Santé Quotidien, votre actualité santé et bien-être

Australie ? Non: Autriche — Le choix d’un jeune de 22 ans met en lumière le Covid long et l’accès à l’aide à mourir

Le suicide assisté d’un Autrichien de 22 ans, atteint d’un syndrome de fatigue chronique post‑Covid, relance le débat sur la reconnaissance et la prise en charge de cette maladie. Son histoire soulève aussi la question, délicate, de l’accès à l’aide à mourir pour des patients jeunes et épuisés par des souffrances invisibles.

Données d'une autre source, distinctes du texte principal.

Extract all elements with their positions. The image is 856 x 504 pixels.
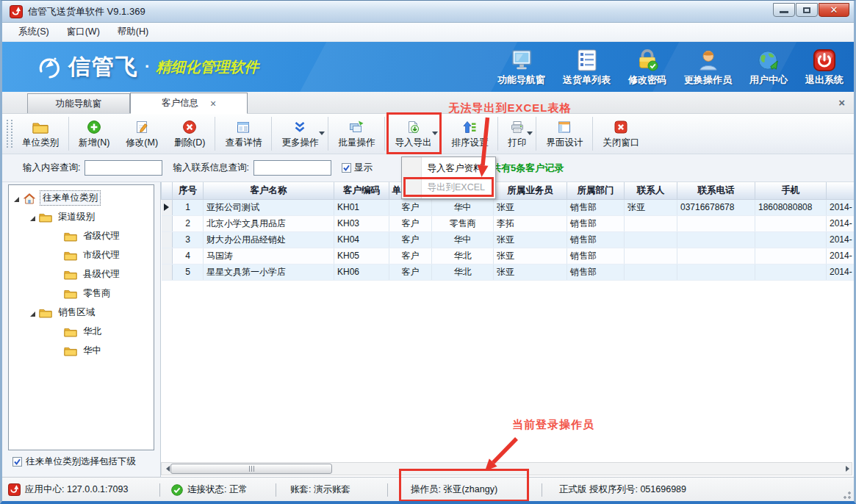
row-selector[interactable] xyxy=(162,199,173,215)
tree-item[interactable]: 华北 xyxy=(9,322,154,341)
table-cell[interactable]: KH04 xyxy=(334,231,389,248)
tree-item[interactable]: 市级代理 xyxy=(9,245,154,264)
table-cell[interactable]: 李拓 xyxy=(494,215,567,231)
table-cell[interactable] xyxy=(677,215,755,231)
expand-icon[interactable] xyxy=(29,214,36,220)
table-cell[interactable]: 3 xyxy=(173,231,204,248)
banner-action-nav-window[interactable]: 功能导航窗 xyxy=(497,48,545,87)
table-cell[interactable]: 销售部 xyxy=(567,264,625,280)
scrollbar-thumb[interactable] xyxy=(170,464,332,474)
table-cell[interactable]: 客户 xyxy=(389,248,432,264)
table-cell[interactable] xyxy=(625,264,677,280)
tree-item[interactable]: 省级代理 xyxy=(9,226,154,245)
contact-query-input[interactable] xyxy=(253,160,331,176)
table-cell[interactable]: 华北 xyxy=(432,248,494,264)
expand-icon[interactable] xyxy=(13,195,20,201)
close-button[interactable]: ✕ xyxy=(819,3,849,17)
row-selector[interactable] xyxy=(162,231,173,248)
table-cell[interactable]: 客户 xyxy=(389,264,432,280)
banner-action-switch-operator[interactable]: 更换操作员 xyxy=(684,48,732,87)
expand-icon[interactable] xyxy=(29,309,36,316)
menu-item-import-customer-data[interactable]: 导入客户资料 xyxy=(402,159,495,178)
column-header[interactable]: 联系人 xyxy=(625,182,677,199)
table-cell[interactable] xyxy=(625,248,677,264)
table-cell[interactable] xyxy=(677,248,755,264)
scroll-right-icon[interactable] xyxy=(840,463,852,475)
table-cell[interactable] xyxy=(625,231,677,248)
toolbar-batch-actions[interactable]: 批量操作 xyxy=(330,114,383,154)
table-cell[interactable]: 2014- xyxy=(827,264,855,280)
banner-action-user-center[interactable]: 用户中心 xyxy=(749,48,788,87)
toolbar-delete[interactable]: 删除(D) xyxy=(166,114,213,154)
banner-action-exit-system[interactable]: 退出系统 xyxy=(805,48,844,87)
table-row[interactable]: 2北京小学文具用品店KH03客户零售商李拓销售部2014- xyxy=(162,215,855,231)
table-cell[interactable]: 华中 xyxy=(432,231,494,248)
tree-item[interactable]: 往来单位类别 xyxy=(9,188,154,207)
table-cell[interactable]: 2 xyxy=(173,215,204,231)
table-row[interactable]: 3财大办公用品经销处KH04客户华中张亚销售部2014- xyxy=(162,231,855,248)
table-cell[interactable]: 2014- xyxy=(827,215,855,231)
tree-item[interactable]: 县级代理 xyxy=(9,264,154,284)
column-header[interactable]: 手机 xyxy=(755,182,827,199)
column-header[interactable] xyxy=(827,182,855,199)
table-cell[interactable] xyxy=(755,231,827,248)
tabstrip-close-icon[interactable]: × xyxy=(838,96,845,109)
column-header[interactable]: 客户名称 xyxy=(204,182,334,199)
row-selector[interactable] xyxy=(162,215,173,231)
toolbar-view-detail[interactable]: 查看详情 xyxy=(217,114,270,154)
column-header[interactable]: 所属部门 xyxy=(567,182,625,199)
tab-customer-info[interactable]: 客户信息× xyxy=(130,93,248,114)
table-cell[interactable]: 客户 xyxy=(389,231,432,248)
table-cell[interactable]: 4 xyxy=(173,248,204,264)
tree-item[interactable]: 渠道级别 xyxy=(9,207,154,226)
resize-grip[interactable] xyxy=(843,491,852,500)
toolbar-add[interactable]: 新增(N) xyxy=(71,114,118,154)
table-row[interactable]: 1亚拓公司测试KH01客户华中张亚销售部张亚037166786781860808… xyxy=(162,199,855,215)
table-cell[interactable]: 财大办公用品经销处 xyxy=(204,231,334,248)
content-query-input[interactable] xyxy=(84,160,162,176)
tree-item[interactable]: 销售区域 xyxy=(9,303,154,322)
table-cell[interactable] xyxy=(625,215,677,231)
table-cell[interactable]: 2014- xyxy=(827,231,855,248)
table-cell[interactable]: 华中 xyxy=(432,199,494,215)
table-cell[interactable] xyxy=(677,264,755,280)
row-selector[interactable] xyxy=(162,248,173,264)
table-cell[interactable] xyxy=(755,248,827,264)
column-header[interactable]: 序号 xyxy=(173,182,204,199)
banner-action-change-password[interactable]: 修改密码 xyxy=(628,48,666,87)
toolbar-sort-settings[interactable]: 排序设置 xyxy=(443,114,496,154)
table-row[interactable]: 4马国涛KH05客户华北张亚销售部2014- xyxy=(162,248,855,264)
column-header[interactable]: 所属业务员 xyxy=(494,182,567,199)
table-cell[interactable]: KH01 xyxy=(334,199,389,215)
maximize-button[interactable] xyxy=(796,3,818,17)
tab-close-icon[interactable]: × xyxy=(210,98,216,109)
table-cell[interactable]: 销售部 xyxy=(567,215,625,231)
table-cell[interactable] xyxy=(755,264,827,280)
table-cell[interactable]: 1 xyxy=(173,199,204,215)
toolbar-close-window[interactable]: 关闭窗口 xyxy=(594,114,647,154)
banner-action-delivery-list[interactable]: 送货单列表 xyxy=(563,48,611,87)
menu-item-system[interactable]: 系统(S) xyxy=(10,23,58,41)
table-cell[interactable] xyxy=(755,215,827,231)
row-selector[interactable] xyxy=(162,264,173,280)
table-cell[interactable]: 张亚 xyxy=(494,264,567,280)
table-cell[interactable]: 张亚 xyxy=(494,231,567,248)
table-cell[interactable]: 18608080808 xyxy=(755,199,827,215)
table-cell[interactable]: 销售部 xyxy=(567,248,625,264)
table-cell[interactable]: 张亚 xyxy=(494,248,567,264)
table-cell[interactable]: KH06 xyxy=(334,264,389,280)
toolbar-unit-category[interactable]: 单位类别 xyxy=(14,114,67,154)
column-header[interactable]: 联系电话 xyxy=(677,182,755,199)
toolbar-print[interactable]: 打印 xyxy=(500,114,534,154)
tree-item[interactable]: 华中 xyxy=(9,341,154,360)
table-cell[interactable]: KH05 xyxy=(334,248,389,264)
table-cell[interactable]: 5 xyxy=(173,264,204,280)
table-cell[interactable] xyxy=(677,231,755,248)
table-cell[interactable]: 客户 xyxy=(389,199,432,215)
table-cell[interactable]: 张亚 xyxy=(625,199,677,215)
minimize-button[interactable] xyxy=(773,3,795,17)
toolbar-more-actions[interactable]: 更多操作 xyxy=(273,114,326,154)
table-cell[interactable]: 销售部 xyxy=(567,199,625,215)
menu-item-window[interactable]: 窗口(W) xyxy=(58,23,109,41)
menu-item-help[interactable]: 帮助(H) xyxy=(109,23,157,41)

Le décès par suicide assisté d’un jeune Autrichien de 22 ans, présenté dans les médias sous le prénom de Samuel, a profondément ému l’opinion ces dernières semaines et relancé un débat sensible sur la prise en charge des patients souffrant de Covid long et sur l’accès à l’aide à mourir. Selon les informations disponibles, son syndrome de fatigue chronique (encéphalomyélite myalgique, EM/SFC) est apparu après une infection à Covid‑19 en 2024. Incapable de mener une vie normale, il a choisi de mettre fin à ses jours avec le recours à l’assistance, inhumé le 11 février. Cette histoire illustre des difficultés médicales, sociales et éthiques qui dépassent le cas individuel.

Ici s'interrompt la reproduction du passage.